Clinical Recommendations
Inclusion of the intersection between the religiosity and spirituality of a person
with aphasia can be placed within the clinical framework of the LPAA model, A-FROM,
and as a coping strategy within a framework for stress and aphasia. Religious and
spiritual beliefs and practices may play an important role in clinical care. Clinical
recommendations include:
-
Asking about religious and spiritual beliefs when designing life participation goals
and when understanding ways of coping utilized by the person with aphasia.
-
Changing perspectives of speech-language pathologists to improve their comfort in
including religious beliefs and practices in the clinical care of a person with aphasia.
-
Including person-centered goals designed by the person with aphasia that may include
religious and spiritual practices and beliefs.
-
Facilitating connection to religious or spiritual communities through communication
support for individuals who develop a new spiritual or religious perspective through
the experience of stroke and aphasia rehabilitation.
-
Including spiritual health service providers in the clinical care of a person with
aphasia if the person with aphasia indicates that is wanted.
Future Directions
The future for growth in the intersection between one's religious and spiritual practices
and beliefs and aphasia rehabilitation is quite promising and multifaceted. Future
areas of research that would improve understanding of the constructs of religiosity
and spirituality include the following:
-
Developing more methods of information gathering of religiosity and spirituality that
are clinically accessible and aphasia friendly.
-
Exploring the potential role of religiosity and spirituality on aphasia recovery across
multiple cultures.
-
Designing longitudinal studies that follow persons with aphasia throughout their recovery
process to determine whether there are fluctuations in beliefs during different recovery
stages and the impact of potential fluctuations on recovery.
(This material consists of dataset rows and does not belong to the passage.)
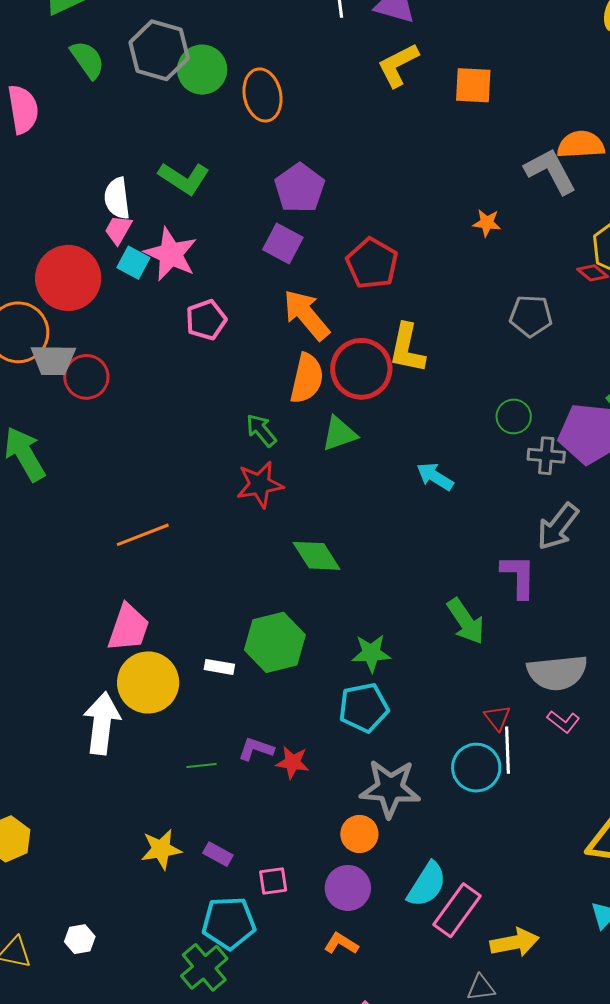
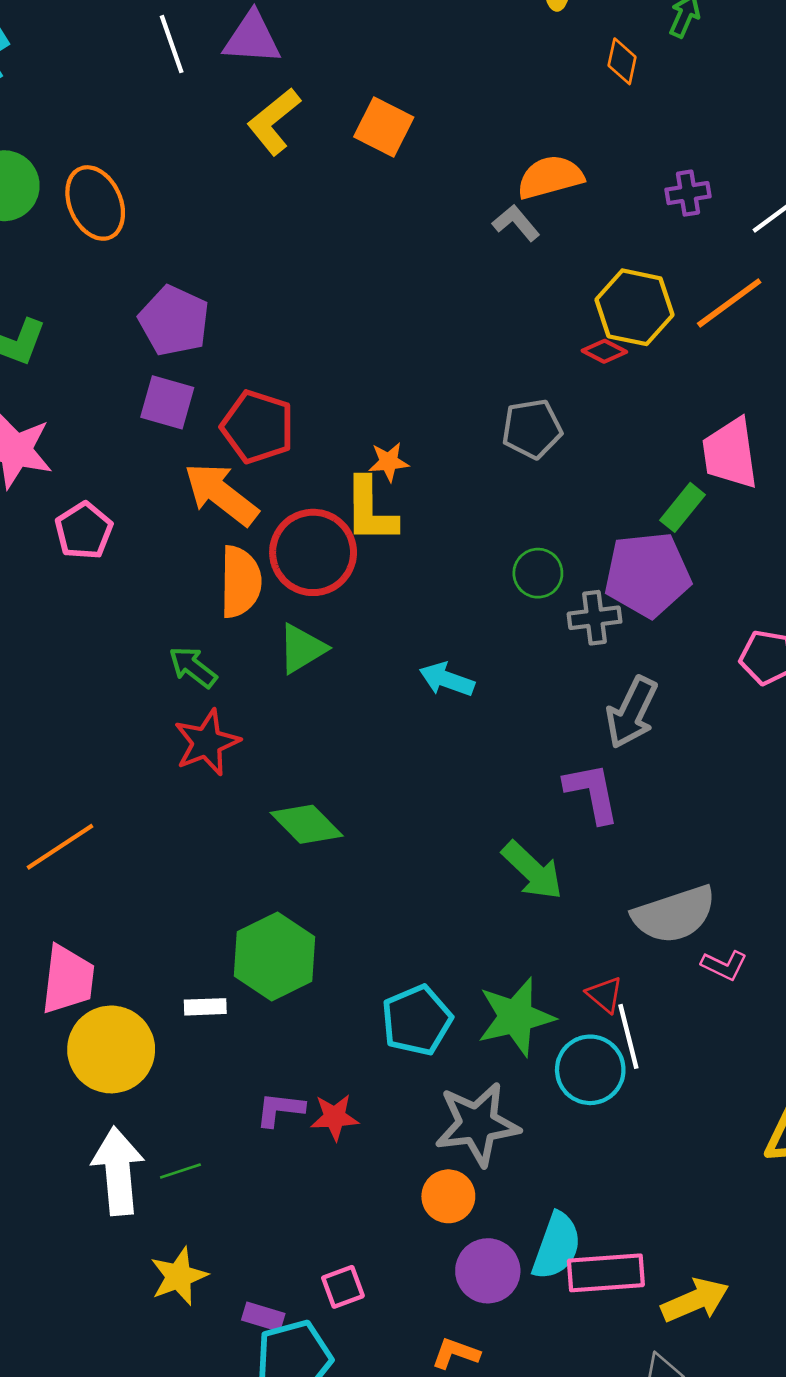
orange square: (473, 85) -> (384, 127), turned 36
gray L-shape: (550, 171) -> (516, 223), size x0.6
orange star: (487, 223) -> (389, 462), moved
red pentagon: (372, 263) -> (258, 427), moved
green star: (371, 653) -> (516, 1017), moved, size x1.4
pink L-shape: (563, 722) -> (724, 965), moved
white arrow: (102, 723) -> (118, 1171), moved
green line: (201, 766) -> (180, 1171), moved
purple rectangle: (218, 854) -> (263, 1317), moved
purple circle: (348, 888) -> (488, 1271), moved
pink rectangle: (457, 910) -> (606, 1273), turned 62

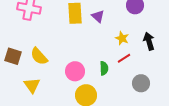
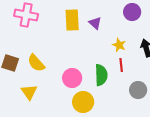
red line: (124, 58) -> (121, 65), turned -64
green semicircle: (104, 68) -> (101, 75), size x1.5

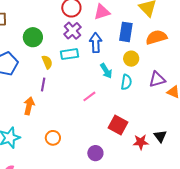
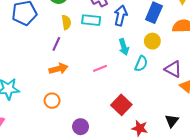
purple triangle: (157, 79) -> (173, 69), turned 30
orange arrow: (29, 106) -> (58, 69), moved, turned 48
black triangle: (160, 136) -> (172, 121), moved
purple circle: (95, 153) -> (81, 127), moved

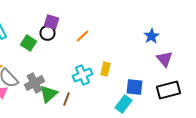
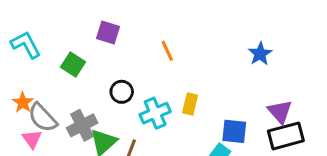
black circle: (48, 33) -> (122, 92), moved
orange line: (82, 36) -> (167, 51), moved, turned -72
purple triangle: (164, 59) -> (280, 112), moved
Each of these future directions has the potential to improve the rehabilitative process
of persons with aphasia and should continue to be explored within the context of interventions,
educating speech-language pathologists, and through different research methods. There
is sizable room for knowledge growth within this facet of aphasia rehabilitation.
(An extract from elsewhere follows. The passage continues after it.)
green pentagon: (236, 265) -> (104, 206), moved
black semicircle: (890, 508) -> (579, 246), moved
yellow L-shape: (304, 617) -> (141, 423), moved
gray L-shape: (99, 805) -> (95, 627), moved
The opportunities for better understanding and incorporating religious and spiritual
beliefs into aphasia rehabilitation are many.
Conclusion
In a pluralistic world characterized by cultural diversity and numerous religions
each with unique histories, doctrine, and practices, it is vital that professionals
involved in the clinical care of persons with aphasia consider an individual's religious
and spiritual belief systems in order to deliver culturally sensitive rehabilitative
services. Religiosity and spirituality are complex with nuanced concepts whose effects
vary from person to person. Future research is needed to better understand the intersection
of religious and spiritual beliefs within aphasia rehabilitation across cultures.
The intersection of religious and spiritual beliefs and practices with aphasia research
and clinical care is crucial in advancing the physical health, mental health, and
language recovery of persons with aphasia.